Montlosier, accueilli de la sorte pour son royalisme, passa en Angleterre et se réfugia dans les lettres, grand hôpital des émigrés où j’avais une paillasse auprès de la sienne. Il obtint la rédaction du Courrier français[1]. Outre son journal, il écrivait des ouvrages physico-politico-philosophiques : il prouvait dans l’une de ces œuvres que le bleu était la couleur de la vie par la raison que les veines bleuissent après la mort, la vie venant à la surface du corps pour s’évaporer et retourner au ciel bleu ; comme j’aime beaucoup le bleu, j’étais tout charmé.

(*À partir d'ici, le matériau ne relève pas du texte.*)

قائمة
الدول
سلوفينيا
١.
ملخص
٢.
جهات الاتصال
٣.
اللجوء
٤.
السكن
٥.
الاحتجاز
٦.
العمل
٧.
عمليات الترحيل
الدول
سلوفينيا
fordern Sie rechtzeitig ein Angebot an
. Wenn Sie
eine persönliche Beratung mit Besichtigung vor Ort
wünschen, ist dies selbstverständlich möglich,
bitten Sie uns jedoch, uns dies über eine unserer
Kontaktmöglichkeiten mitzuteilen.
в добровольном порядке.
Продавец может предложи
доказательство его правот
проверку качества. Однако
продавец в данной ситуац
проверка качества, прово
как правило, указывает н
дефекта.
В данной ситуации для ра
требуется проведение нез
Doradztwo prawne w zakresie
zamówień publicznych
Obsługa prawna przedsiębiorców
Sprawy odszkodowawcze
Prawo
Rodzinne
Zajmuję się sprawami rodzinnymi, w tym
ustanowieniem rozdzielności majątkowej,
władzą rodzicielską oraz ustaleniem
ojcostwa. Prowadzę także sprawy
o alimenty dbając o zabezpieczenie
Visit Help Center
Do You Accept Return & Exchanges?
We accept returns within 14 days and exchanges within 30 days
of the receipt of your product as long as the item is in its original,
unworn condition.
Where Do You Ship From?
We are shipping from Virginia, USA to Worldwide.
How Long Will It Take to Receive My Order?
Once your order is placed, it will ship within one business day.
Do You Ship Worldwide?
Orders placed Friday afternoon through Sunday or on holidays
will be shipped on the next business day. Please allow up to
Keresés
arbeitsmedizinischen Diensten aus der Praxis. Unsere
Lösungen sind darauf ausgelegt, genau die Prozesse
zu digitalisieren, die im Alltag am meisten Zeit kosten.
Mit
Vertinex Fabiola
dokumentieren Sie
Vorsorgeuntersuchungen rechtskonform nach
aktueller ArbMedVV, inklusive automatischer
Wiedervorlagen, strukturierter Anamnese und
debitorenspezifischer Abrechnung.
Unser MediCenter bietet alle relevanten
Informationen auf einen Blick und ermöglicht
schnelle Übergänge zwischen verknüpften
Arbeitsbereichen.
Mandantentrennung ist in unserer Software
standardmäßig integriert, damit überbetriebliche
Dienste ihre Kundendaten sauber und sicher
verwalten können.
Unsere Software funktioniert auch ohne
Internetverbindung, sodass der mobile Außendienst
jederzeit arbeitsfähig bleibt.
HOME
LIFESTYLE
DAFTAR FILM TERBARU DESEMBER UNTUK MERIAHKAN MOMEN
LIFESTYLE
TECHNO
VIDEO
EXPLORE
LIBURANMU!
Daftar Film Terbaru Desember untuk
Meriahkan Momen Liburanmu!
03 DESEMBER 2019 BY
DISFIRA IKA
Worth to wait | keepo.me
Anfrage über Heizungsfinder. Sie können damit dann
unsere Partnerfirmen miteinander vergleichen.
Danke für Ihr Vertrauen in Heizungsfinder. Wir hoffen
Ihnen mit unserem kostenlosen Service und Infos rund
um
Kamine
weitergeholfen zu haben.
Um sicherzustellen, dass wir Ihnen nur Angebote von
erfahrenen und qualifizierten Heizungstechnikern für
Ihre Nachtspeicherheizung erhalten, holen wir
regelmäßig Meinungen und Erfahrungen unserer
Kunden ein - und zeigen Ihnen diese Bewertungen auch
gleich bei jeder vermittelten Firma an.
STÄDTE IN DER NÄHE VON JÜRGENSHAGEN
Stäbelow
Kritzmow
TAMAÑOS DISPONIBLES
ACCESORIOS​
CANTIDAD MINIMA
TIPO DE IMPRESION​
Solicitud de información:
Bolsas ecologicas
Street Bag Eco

Féodalement libéral, aristocrate et démocrate, esprit bigarré, fait de pièces et de morceaux, Montlosier accouche avec difficulté d’idées disparates ; mais s’il parvient à les dégager de leur délivre, elles sont quelquefois belles, surtout énergiques : antiprêtre comme noble, chrétien par sophisme et comme amateur des vieux siècles, il eût été, sous le paganisme, chaud partisan de l’indépendance en théorie et de l’esclavage en pratique, faisant jeter l’esclave aux murènes, au nom de la liberté du genre humain. Brise-raison,

  1. Ou plutôt, comme on l’a vu tout à l’heure, le Courrier de Londres. Ce journal auquel collaboraient Malouet, Lally-Tolendal et Mallet du Pan, était d’un ton assez modéré. Le comte d’Artois, qui le goûtait médiocrement, dit un jour à Montlosier : « Vous écrivez quelquefois des sottises. — J’en entends si souvent ! » répliqua celui que Chateaubriand appellera tout à l’heure son Auvernat fumeux.